Die Kollegen von ValueTech TV haben das TTArtisan AF 40 mm F2 unter die Lupe genommen. Das Objektiv bietet 40 mm Brennweite bei Lichtstärke f/2, ein 52-mm-Filtergewinde, 40 cm Naheinstellgrenze und wiegt rund 170 Gramm. Es ist in Metall gefertigt, verfügt über einen Blendenring mit Rasterung und ist u. a. für Sony E und Nikon Z erhältlich.

Im Test überzeugt die kompakte Bauweise: leicht, robust und hochwertig verarbeitet. Der Blendenring rastet sauber, einzig zwischen f/16 und "A" etwas schwach. Größe und Gewicht machen das Objektiv attraktiv für Reise-, Street- und Alltagsfotografie.

Getestet an der Sony A7R IV (60 MP) zeigt das Objektiv im Zentrum bei f/2 solide, aber nicht überragende Schärfe. Abgeblendet auf f/4-f/8 verbessert sich die Detailauflösung sichtbar, bleibt aber hinter Premium-Festbrennweiten zurück. An hochauflösenden Sensoren stößt das Objektiv an Grenzen, auf 24-33 MP-Kameras liefert es dagegen überzeugende Ergebnisse.
TTArtisan AF 40mm F2 TTArtisan AF 40mm F2 TTArtisan AF 40mm F2
Die Naheinstellgrenze von 40 Zentimetern ermöglicht einfache Nahaufnahmen, ersetzt aber kein Makro. Das Bokeh wirkt angenehm, wenn auch nicht besonders cremig - für Porträts und Alltag ausreichend.

Für Einsteiger und Mobile

Der Autofokus arbeitet zuverlässig, aber unspektakulär. Kritisch für Videografen ist das ausgeprägte Fokus-Breathing, das beim Scharfstellen eine sichtbare Brennweitenänderung erzeugt. Eine optische Stabilisierung fehlt.

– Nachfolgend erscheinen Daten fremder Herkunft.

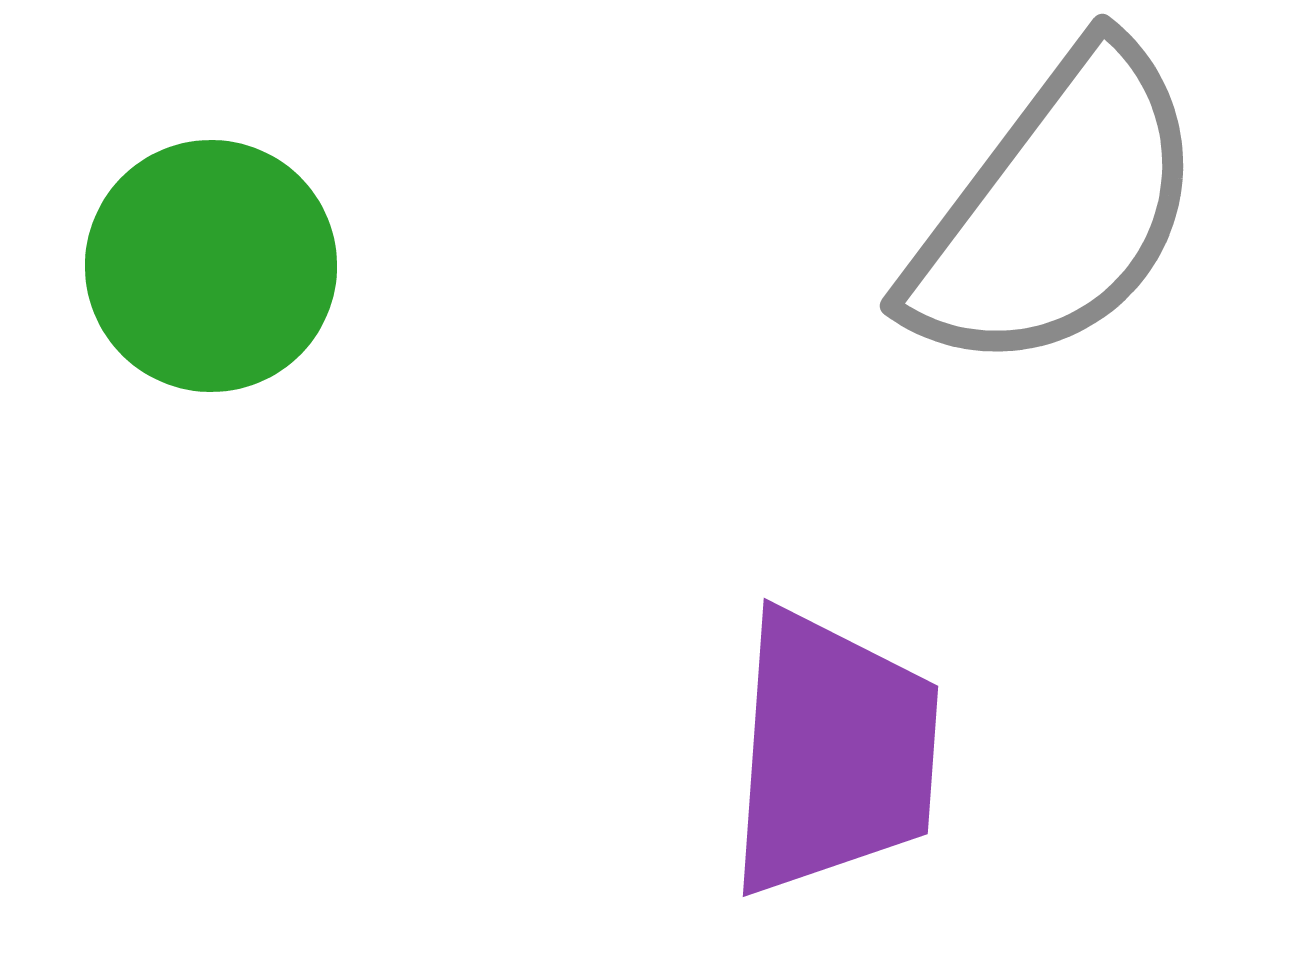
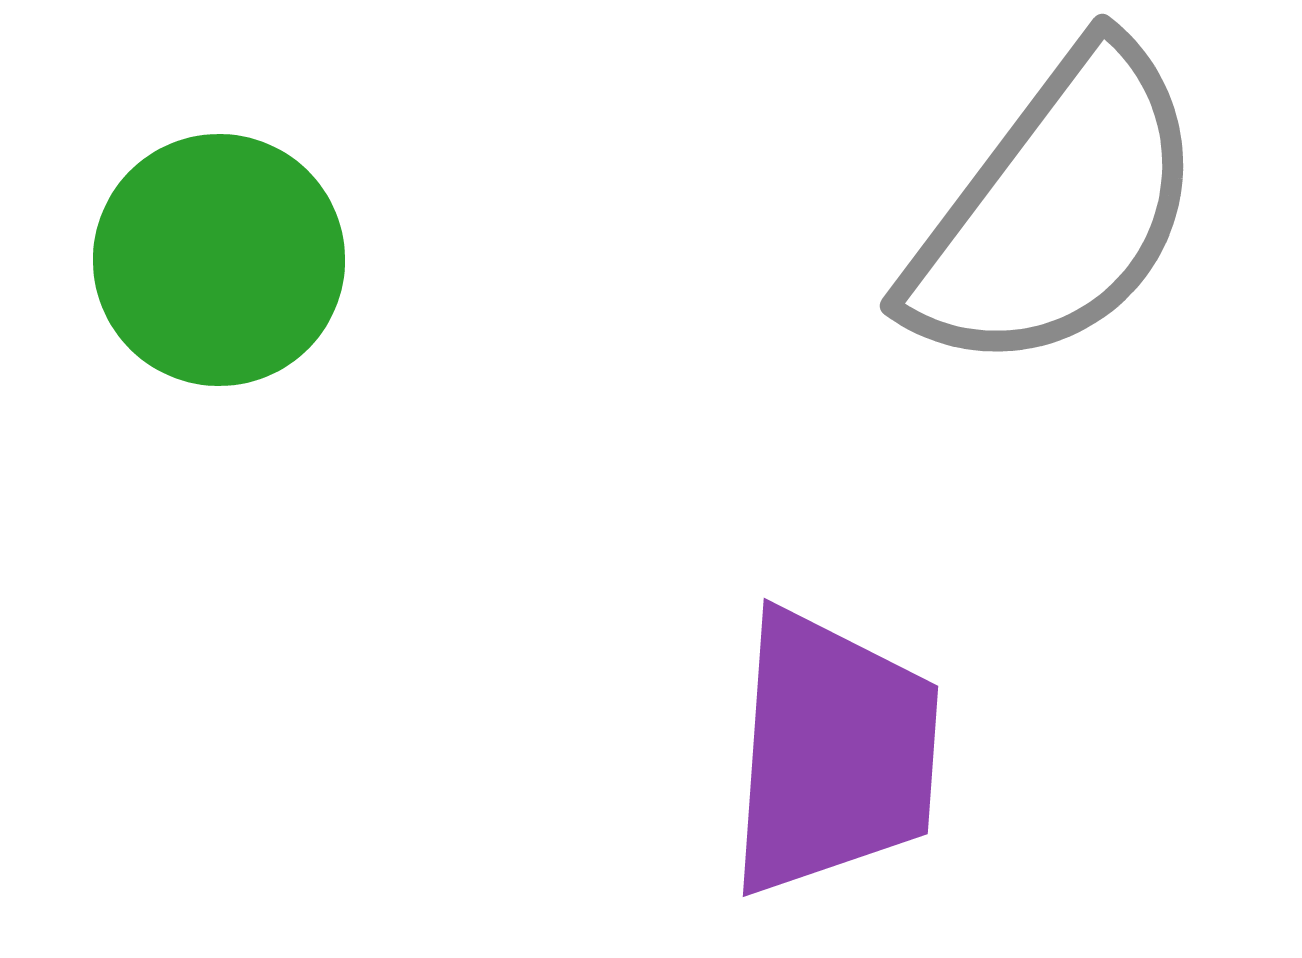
green circle: moved 8 px right, 6 px up
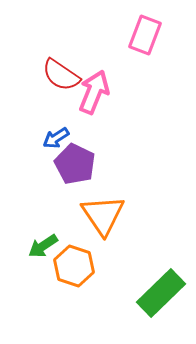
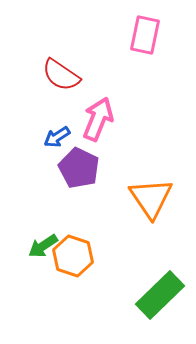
pink rectangle: rotated 9 degrees counterclockwise
pink arrow: moved 4 px right, 27 px down
blue arrow: moved 1 px right, 1 px up
purple pentagon: moved 4 px right, 4 px down
orange triangle: moved 48 px right, 17 px up
orange hexagon: moved 1 px left, 10 px up
green rectangle: moved 1 px left, 2 px down
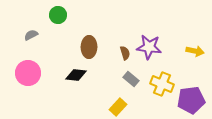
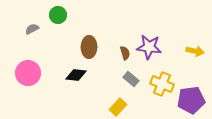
gray semicircle: moved 1 px right, 6 px up
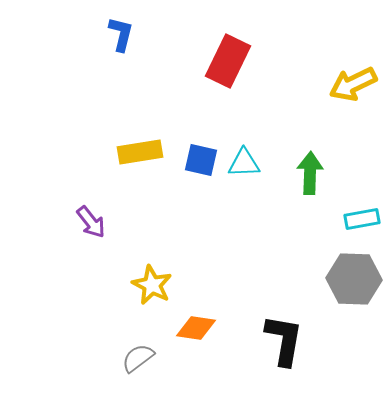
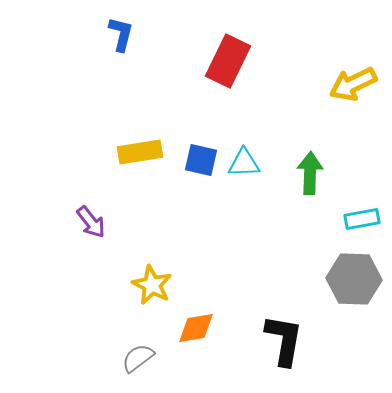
orange diamond: rotated 18 degrees counterclockwise
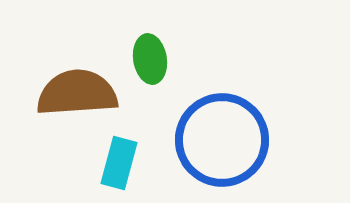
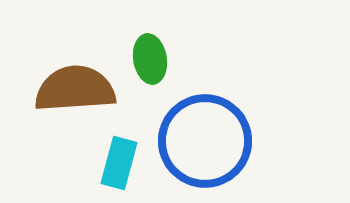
brown semicircle: moved 2 px left, 4 px up
blue circle: moved 17 px left, 1 px down
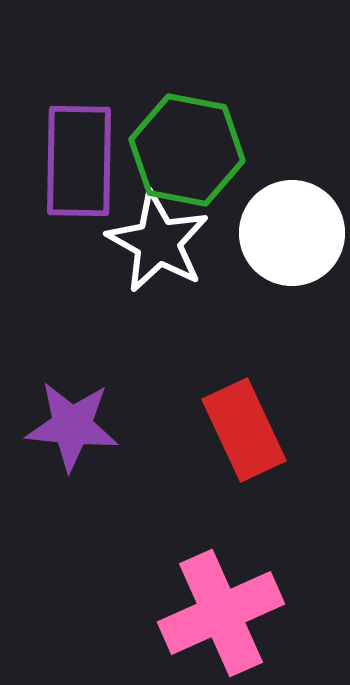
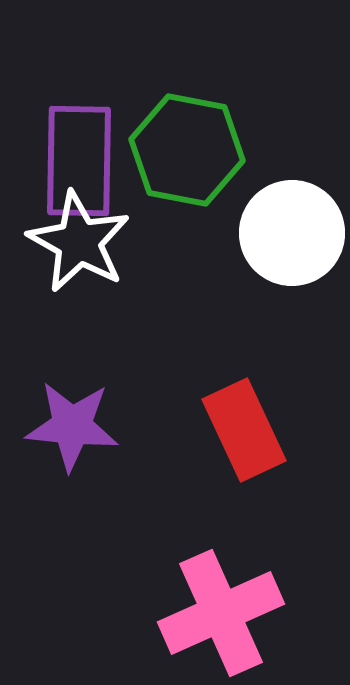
white star: moved 79 px left
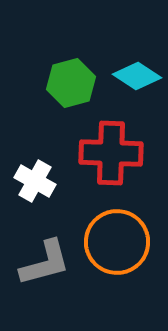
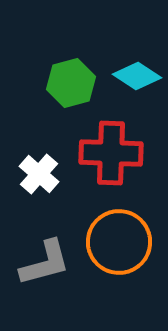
white cross: moved 4 px right, 7 px up; rotated 12 degrees clockwise
orange circle: moved 2 px right
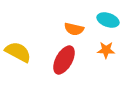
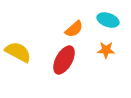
orange semicircle: rotated 54 degrees counterclockwise
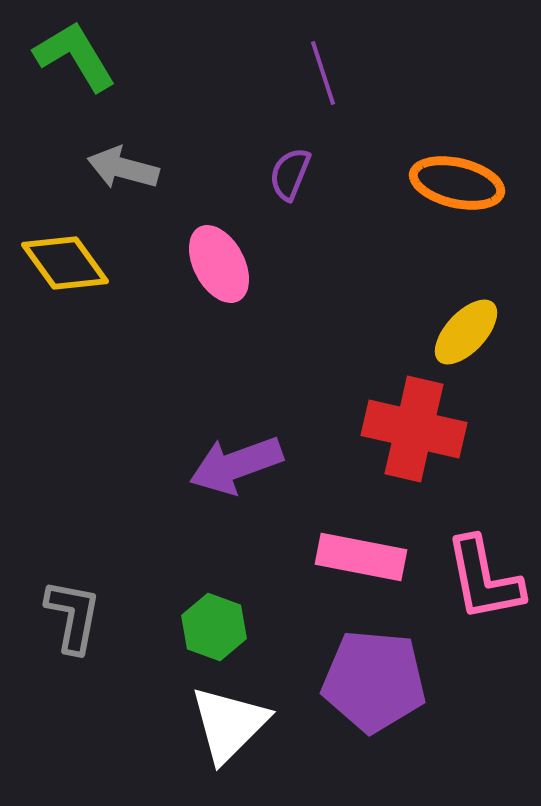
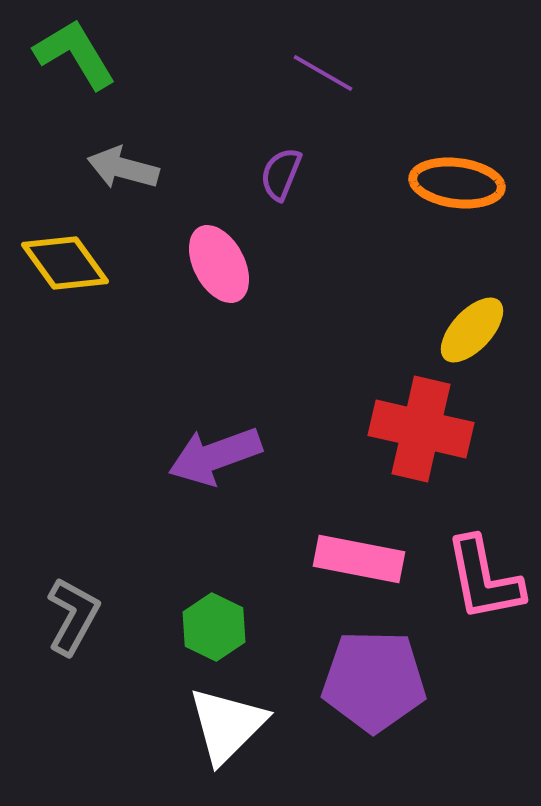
green L-shape: moved 2 px up
purple line: rotated 42 degrees counterclockwise
purple semicircle: moved 9 px left
orange ellipse: rotated 6 degrees counterclockwise
yellow ellipse: moved 6 px right, 2 px up
red cross: moved 7 px right
purple arrow: moved 21 px left, 9 px up
pink rectangle: moved 2 px left, 2 px down
gray L-shape: rotated 18 degrees clockwise
green hexagon: rotated 6 degrees clockwise
purple pentagon: rotated 4 degrees counterclockwise
white triangle: moved 2 px left, 1 px down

Mit rund 150 bis 200 Euro positioniert sich das TTArtisan AF 40 mm F2 klar als Budget-Festbrennweite. Pluspunkte sind das geringe Gewicht, die Metallkonstruktion und das gute Preis-Leistungs-Verhältnis. Einschränkungen gibt es bei hochauflösenden Sensoren, im Nahbereich und Video. Das Objektiv eignet sich für Einsteiger, Street- und Reisefotografen, die ein kompaktes, günstiges Allround-Objektiv suchen. Für Profis mit 45-60-MP-Kameras oder für anspruchsvolle Videoproduktionen ist es hingegen weniger geeignet.